*WHAT IS EXPECTED*. Here is a listing. Write it all out again exactly, but not its pictures.

*STORED DATA*.

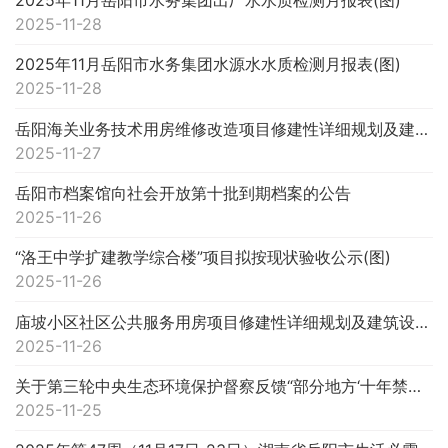
2025-11-28
2025年11月岳阳市水务集团水源水水质检测月报表(图)
2025-11-28
岳阳海关业务技术用房维修改造项目修建性详细规划及建筑设计方案批前公示(图)
2025-11-27
岳阳市档案馆向社会开放第十批到期档案的公告
2025-11-26
“洛王中学扩建教学综合楼”项目拟按现状验收公示(图)
2025-11-26
庙坡小区社区公共服务用房项目修建性详细规划及建筑设计方案批前公示(图)
2025-11-26
关于第三轮中央生态环境保护督察反馈“部分地方‘十年禁渔’监管不严”问题整改销号的公示
2025-11-25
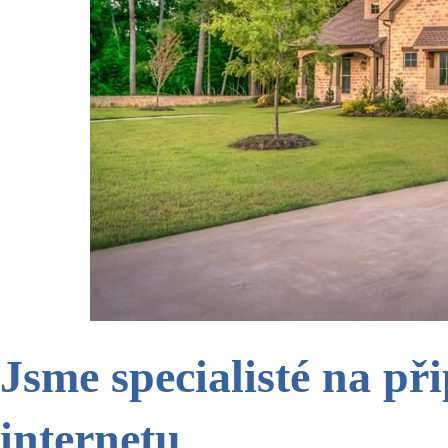
Jsme specialisté na p
internetu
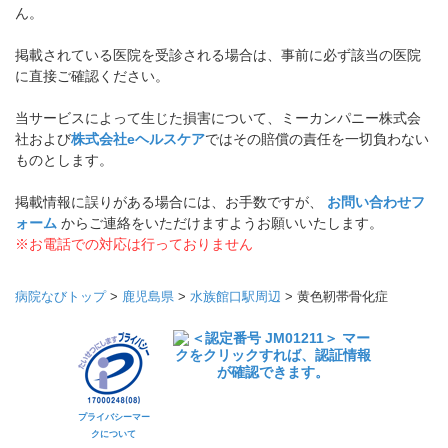
ん。
掲載されている医院を受診される場合は、事前に必ず該当の医院
に直接ご確認ください。
当サービスによって生じた損害について、ミーカンパニー株式会
社および
株式会社eヘルスケア
ではその賠償の責任を一切負わない
ものとします。
掲載情報に誤りがある場合には、お手数ですが、
お問い合わせフ
ォーム
からご連絡をいただけますようお願いいたします。
※お電話での対応は行っておりません
病院なびトップ
>
鹿児島県
>
水族館口駅周辺
>
黄色靭帯骨化症
プライバシーマー
クについて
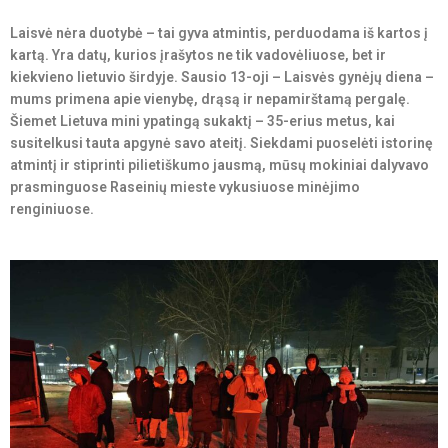
Laisvė nėra duotybė – tai gyva atmintis, perduodama iš kartos į
kartą. Yra datų, kurios įrašytos ne tik vadovėliuose, bet ir
kiekvieno lietuvio širdyje. Sausio 13-oji – Laisvės gynėjų diena –
mums primena apie vienybę, drąsą ir nepamirštamą pergalę.
Šiemet Lietuva mini ypatingą sukaktį – 35-erius metus, kai
susitelkusi tauta apgynė savo ateitį. Siekdami puoselėti istorinę
atmintį ir stiprinti pilietiškumo jausmą, mūsų mokiniai dalyvavo
prasminguose Raseinių mieste vykusiuose minėjimo
renginiuose.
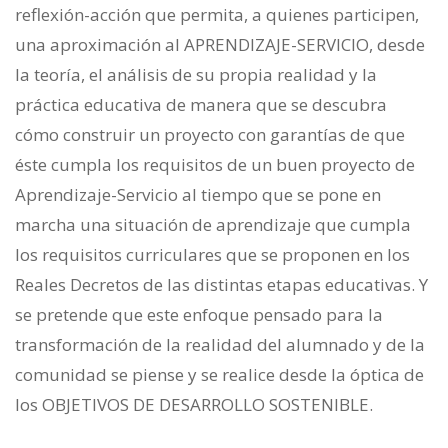
reflexión-acción que permita, a quienes participen,
una aproximación al APRENDIZAJE-SERVICIO, desde
la teoría, el análisis de su propia realidad y la
práctica educativa de manera que se descubra
cómo construir un proyecto con garantías de que
éste cumpla los requisitos de un buen proyecto de
Aprendizaje-Servicio al tiempo que se pone en
marcha una situación de aprendizaje que cumpla
los requisitos curriculares que se proponen en los
Reales Decretos de las distintas etapas educativas. Y
se pretende que este enfoque pensado para la
transformación de la realidad del alumnado y de la
comunidad se piense y se realice desde la óptica de
los OBJETIVOS DE DESARROLLO SOSTENIBLE.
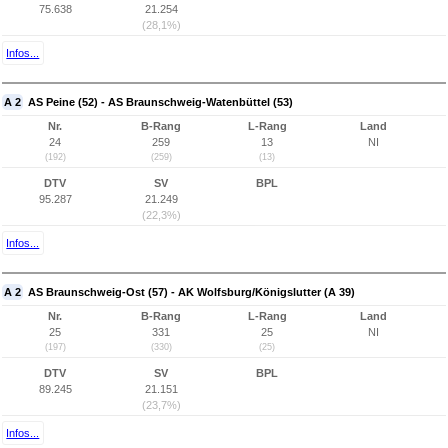
75.638
21.254
(28,1%)
Infos...
A 2
AS Peine (52) - AS Braunschweig-Watenbüttel (53)
Nr.
B-Rang
L-Rang
Land
24
259
13
NI
(192)
(259)
(13)
DTV
SV
BPL
95.287
21.249
(22,3%)
Infos...
A 2
AS Braunschweig-Ost (57) - AK Wolfsburg/Königslutter (A 39)
Nr.
B-Rang
L-Rang
Land
25
331
25
NI
(197)
(330)
(25)
DTV
SV
BPL
89.245
21.151
(23,7%)
Infos...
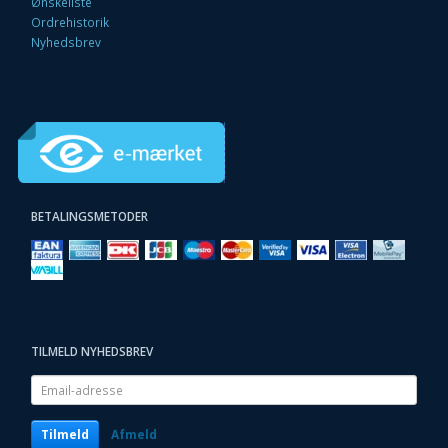
Ønskeliste
Ordrehistorik
Nyhedsbrev
BETALINGSMETODER
TILMELD NYHEDSBREV
Email-
adresse
Tilmeld
Afmeld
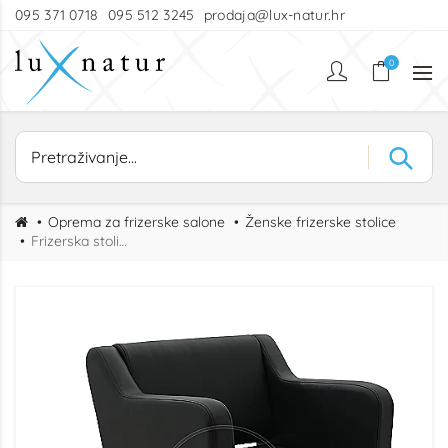
095 371 0718
095 512 3245
prodaja@lux-natur.hr
0
Oprema za frizerske salone
Ženske frizerske stolice
Frizerska stolica Insua-RL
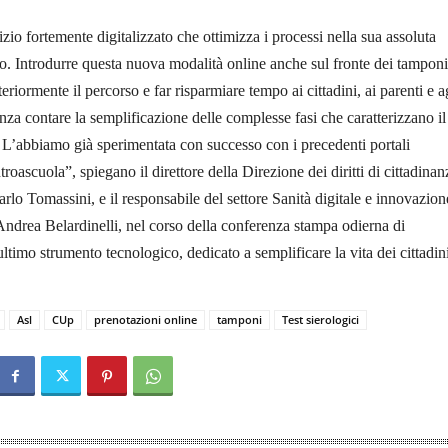
vizio fortemente digitalizzato che ottimizza i processi nella sua assoluta
zzo. Introdurre questa nuova modalità online anche sul fronte dei tampon
teriormente il percorso e far risparmiare tempo ai cittadini, ai parenti e a
za contare la semplificazione delle complesse fasi che caratterizzano il
. L’abbiamo già sperimentata con successo con i precedenti portali
troascuola”, spiegano il direttore della Direzione dei diritti di cittadinan
rlo Tomassini, e il responsabile del settore Sanità digitale e innovazion
ndrea Belardinelli, nel corso della conferenza stampa odierna di
ltimo strumento tecnologico, dedicato a semplificare la vita dei cittadini
Asl
CUp
prenotazioni online
tamponi
Test sierologici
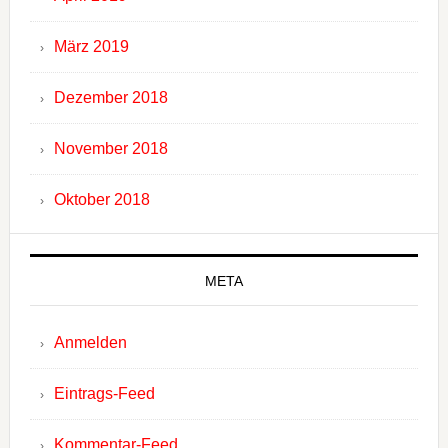
März 2019
Dezember 2018
November 2018
Oktober 2018
META
Anmelden
Eintrags-Feed
Kommentar-Feed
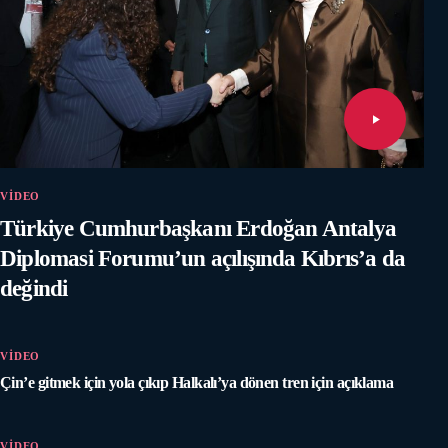
VİDEO
Türkiye Cumhurbaşkanı Erdoğan Antalya
Diplomasi Forumu’un açılışında Kıbrıs’a da
değindi
VİDEO
Çin’e gitmek için yola çıkıp Halkalı’ya dönen tren için açıklama
VİDEO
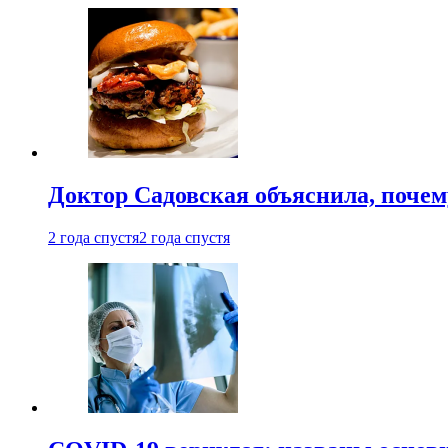
Доктор Садовская объяснила, почем
2 года спустя
2 года спустя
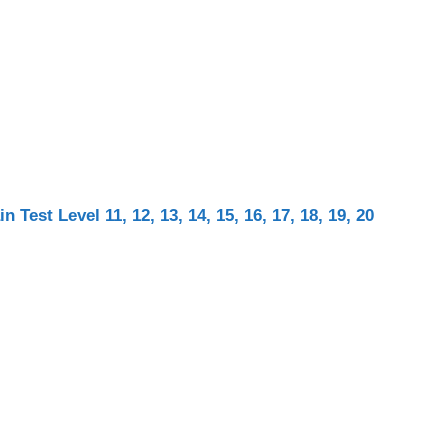
Test Level 11, 12, 13, 14, 15, 16, 17, 18, 19, 20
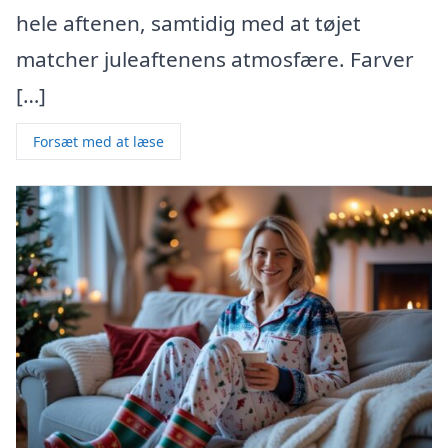
hele aftenen, samtidig med at tøjet
matcher juleaftenens atmosfære. Farver
[…]
Forsæt med at læse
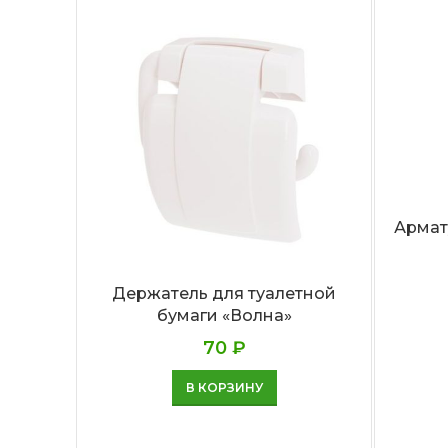
Армат
Держатель для туалетной
бумаги «Волна»
70
₽
В КОРЗИНУ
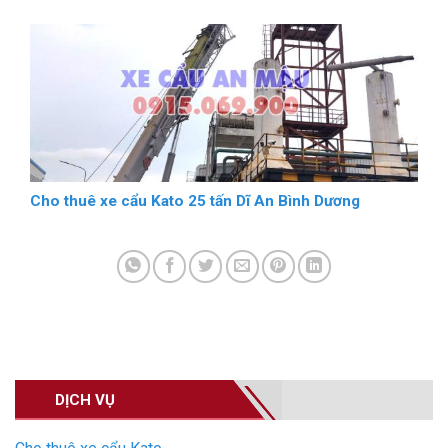
Cho thuê xe cẩu Kato 25 tấn Dĩ An Bình Dương
DỊCH VỤ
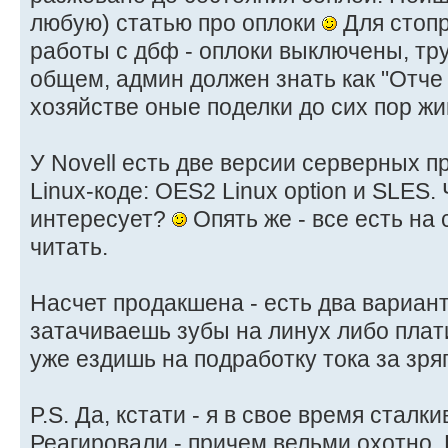
любую) статью про оплоки
Для стоп
работы с дбф - оплоки выключены, тру
общем, админ должен знать как "Отче н
хозяйстве оные поделки до сих пор жи
У Novell есть две версии серверных п
Linux-коде: OES2 Linux option и SLES.
интересует?
Опять же - все есть на 
читать.
Насчет продакшена - есть два вариант
затачиваешь зубы на линух либо плат
уже ездишь на подработку тока за зр
P.S. Да, кстати - я в свое время сталк
Реагировали - причем вельми охотно.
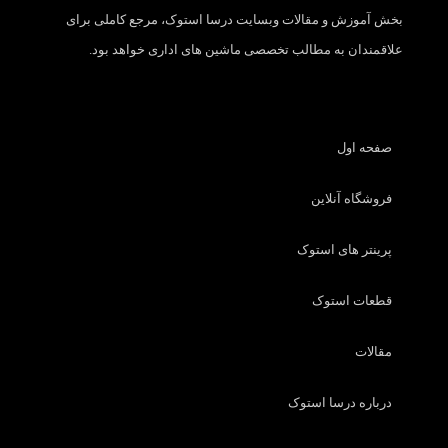
بخش آموزش و مقالات وبسایت درسا استوک، مرجع کاملی برای
علاقمندان به مطالب تخصصی ماشین های اداری خواهد بود.
صفحه اول
فروشگاه آنلاین
پرینتر های استوک
قطعات استوک
مقالات
درباره درسا استوک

*ANSWER FOR THIS EXERCISE*.
2025-11-28
2025年11月岳阳市水务集团水源水水质检测月报表(图)
2025-11-28
岳阳海关业务技术用房维修改造项目修建性详细规划及建筑设计方案批前公示(图)
2025-11-27
岳阳市档案馆向社会开放第十批到期档案的公告
2025-11-26
“洛王中学扩建教学综合楼”项目拟按现状验收公示(图)
2025-11-26
庙坡小区社区公共服务用房项目修建性详细规划及建筑设计方案批前公示(图)
2025-11-26
关于第三轮中央生态环境保护督察反馈“部分地方‘十年禁渔’监管不严”问题整改销号的公示
2025-11-25
Jsme specialisté na p
internetu
ん。
掲載されている医院を受診される場合は、事前に必ず該当の医院
に直接ご確認ください。
当サービスによって生じた損害について、ミーカンパニー株式会
社および
株式会社eヘルスケア
ではその賠償の責任を一切負わない
ものとします。
掲載情報に誤りがある場合には、お手数ですが、
お問い合わせフ
ォーム
からご連絡をいただけますようお願いいたします。
※お電話での対応は行っておりません
病院なびトップ
>
鹿児島県
>
水族館口駅周辺
>
黄色靭帯骨化症
プライバシーマー
クについて
Laisvė nėra duotybė – tai gyva atmintis, perduodama iš kartos į
kartą. Yra datų, kurios įrašytos ne tik vadovėliuose, bet ir
kiekvieno lietuvio širdyje. Sausio 13-oji – Laisvės gynėjų diena –
mums primena apie vienybę, drąsą ir nepamirštamą pergalę.
Šiemet Lietuva mini ypatingą sukaktį – 35-erius metus, kai
susitelkusi tauta apgynė savo ateitį. Siekdami puoselėti istorinę
atmintį ir stiprinti pilietiškumo jausmą, mūsų mokiniai dalyvavo
prasminguose Raseinių mieste vykusiuose minėjimo
renginiuose.
reflexión-acción que permita, a quienes participen,
una aproximación al APRENDIZAJE-SERVICIO, desde
la teoría, el análisis de su propia realidad y la
práctica educativa de manera que se descubra
cómo construir un proyecto con garantías de que
éste cumpla los requisitos de un buen proyecto de
Aprendizaje-Servicio al tiempo que se pone en
marcha una situación de aprendizaje que cumpla
los requisitos curriculares que se proponen en los
Reales Decretos de las distintas etapas educativas. Y
se pretende que este enfoque pensado para la
transformación de la realidad del alumnado y de la
comunidad se piense y se realice desde la óptica de
los OBJETIVOS DE DESARROLLO SOSTENIBLE.
75.638
21.254
(28,1%)
Infos...
A 2
AS Peine (52) - AS Braunschweig-Watenbüttel (53)
Nr.
B-Rang
L-Rang
Land
24
259
13
NI
(192)
(259)
(13)
DTV
SV
BPL
95.287
21.249
(22,3%)
Infos...
A 2
AS Braunschweig-Ost (57) - AK Wolfsburg/Königslutter (A 39)
Nr.
B-Rang
L-Rang
Land
25
331
25
NI
(197)
(330)
(25)
DTV
SV
BPL
89.245
21.151
(23,7%)
Infos...
Ønskeliste
Ordrehistorik
Nyhedsbrev
BETALINGSMETODER
TILMELD NYHEDSBREV
Email-
adresse
Tilmeld
Afmeld
095 371 0718
095 512 3245
prodaja@lux-natur.hr
0
Oprema za frizerske salone
Ženske frizerske stolice
Frizerska stolica Insua-RL
vizio fortemente digitalizzato che ottimizza i processi nella sua assoluta
zzo. Introdurre questa nuova modalità online anche sul fronte dei tampon
teriormente il percorso e far risparmiare tempo ai cittadini, ai parenti e a
za contare la semplificazione delle complesse fasi che caratterizzano il
. L’abbiamo già sperimentata con successo con i precedenti portali
troascuola”, spiegano il direttore della Direzione dei diritti di cittadinan
rlo Tomassini, e il responsabile del settore Sanità digitale e innovazion
ndrea Belardinelli, nel corso della conferenza stampa odierna di
ltimo strumento tecnologico, dedicato a semplificare la vita dei cittadini
Asl
CUp
prenotazioni online
tamponi
Test sierologici
März 2019
Dezember 2018
November 2018
Oktober 2018
META
Anmelden
Eintrags-Feed
Kommentar-Feed
VİDEO
Türkiye Cumhurbaşkanı Erdoğan Antalya
Diplomasi Forumu’un açılışında Kıbrıs’a da
değindi
VİDEO
Çin’e gitmek için yola çıkıp Halkalı’ya dönen tren için açıklama
VİDEO
Доктор Садовская объяснила, почем
2 года спустя
2 года спустя
Test Level 11, 12, 13, 14, 15, 16, 17, 18, 19, 20
hele aftenen, samtidig med at tøjet
matcher juleaftenens atmosfære. Farver
[…]
Forsæt med at læse
Армат
Держатель для туалетной
бумаги «Волна»
70
₽
В КОРЗИНУ
Cho thuê xe cẩu Kato 25 tấn Dĩ An Bình Dương
DỊCH VỤ
любую) статью про оплоки
Для стоп
работы с дбф - оплоки выключены, тру
общем, админ должен знать как "Отче н
хозяйстве оные поделки до сих пор жи
У Novell есть две версии серверных п
Linux-коде: OES2 Linux option и SLES.
интересует?
Опять же - все есть на 
читать.
Насчет продакшена - есть два вариант
затачиваешь зубы на линух либо плат
уже ездишь на подработку тока за зр
P.S. Да, кстати - я в свое время сталк
Реагировали - причем вельми охотно.
بخش آموزش و مقالات وبسایت درسا استوک، مرجع کاملی برای
علاقمندان به مطالب تخصصی ماشین های اداری خواهد بود.
صفحه اول
فروشگاه آنلاین
پرینتر های استوک
قطعات استوک
مقالات
درباره درسا استوک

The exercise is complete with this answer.